- **TASK DETAILS**
From the first line to the last, give the material again exactly, without the images.

- **MATERIAL SHOWN**
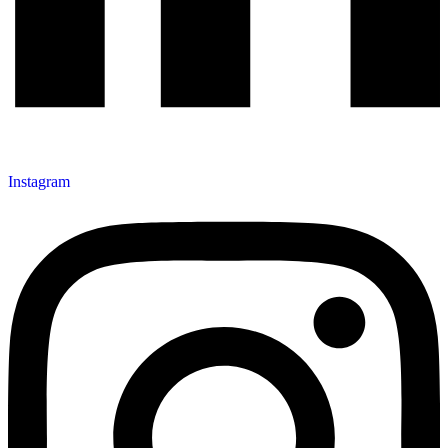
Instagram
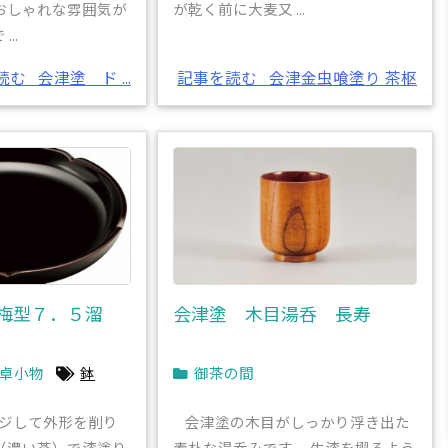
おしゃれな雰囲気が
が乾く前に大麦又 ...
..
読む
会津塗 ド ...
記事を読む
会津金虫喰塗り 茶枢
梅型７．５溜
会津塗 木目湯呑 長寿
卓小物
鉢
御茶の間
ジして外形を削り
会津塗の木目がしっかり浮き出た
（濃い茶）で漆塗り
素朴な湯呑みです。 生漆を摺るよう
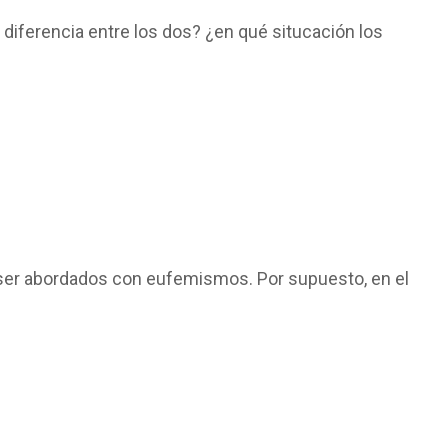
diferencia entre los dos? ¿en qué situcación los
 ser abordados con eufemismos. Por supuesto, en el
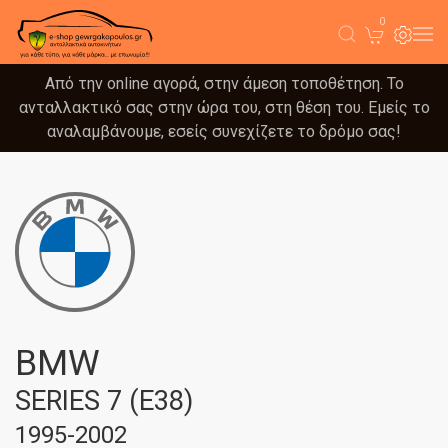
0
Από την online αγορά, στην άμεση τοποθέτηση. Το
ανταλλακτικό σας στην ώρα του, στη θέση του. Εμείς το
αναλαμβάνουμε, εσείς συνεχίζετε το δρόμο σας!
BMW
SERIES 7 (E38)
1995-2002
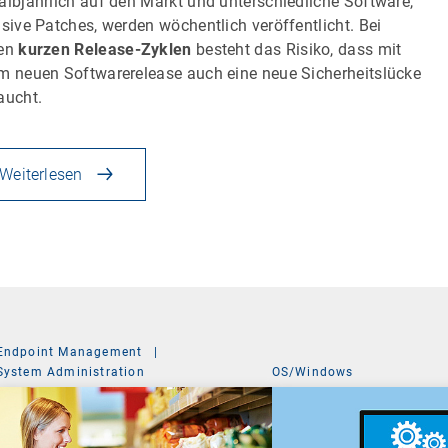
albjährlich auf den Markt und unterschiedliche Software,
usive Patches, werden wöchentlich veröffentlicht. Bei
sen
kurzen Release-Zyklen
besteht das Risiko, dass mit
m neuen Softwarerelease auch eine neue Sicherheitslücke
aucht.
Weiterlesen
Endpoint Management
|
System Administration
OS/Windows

- **OUTPUT OF THE TASK**
Instagram
おしゃれな雰囲気が
が乾く前に大麦又 ...
..
読む
会津塗 ド ...
記事を読む
会津金虫喰塗り 茶枢
梅型７．５溜
会津塗 木目湯呑 長寿
卓小物
鉢
御茶の間
ジして外形を削り
会津塗の木目がしっかり浮き出た
（濃い茶）で漆塗り
素朴な湯呑みです。 生漆を摺るよう
diferencia entre los dos? ¿en qué situcación los
 ser abordados con eufemismos. Por supuesto, en el
0
Από την online αγορά, στην άμεση τοποθέτηση. Το
ανταλλακτικό σας στην ώρα του, στη θέση του. Εμείς το
αναλαμβάνουμε, εσείς συνεχίζετε το δρόμο σας!
BMW
SERIES 7 (E38)
1995-2002
albjährlich auf den Markt und unterschiedliche Software,
usive Patches, werden wöchentlich veröffentlicht. Bei
sen
kurzen Release-Zyklen
besteht das Risiko, dass mit
m neuen Softwarerelease auch eine neue Sicherheitslücke
aucht.
Weiterlesen
Endpoint Management
|
System Administration
OS/Windows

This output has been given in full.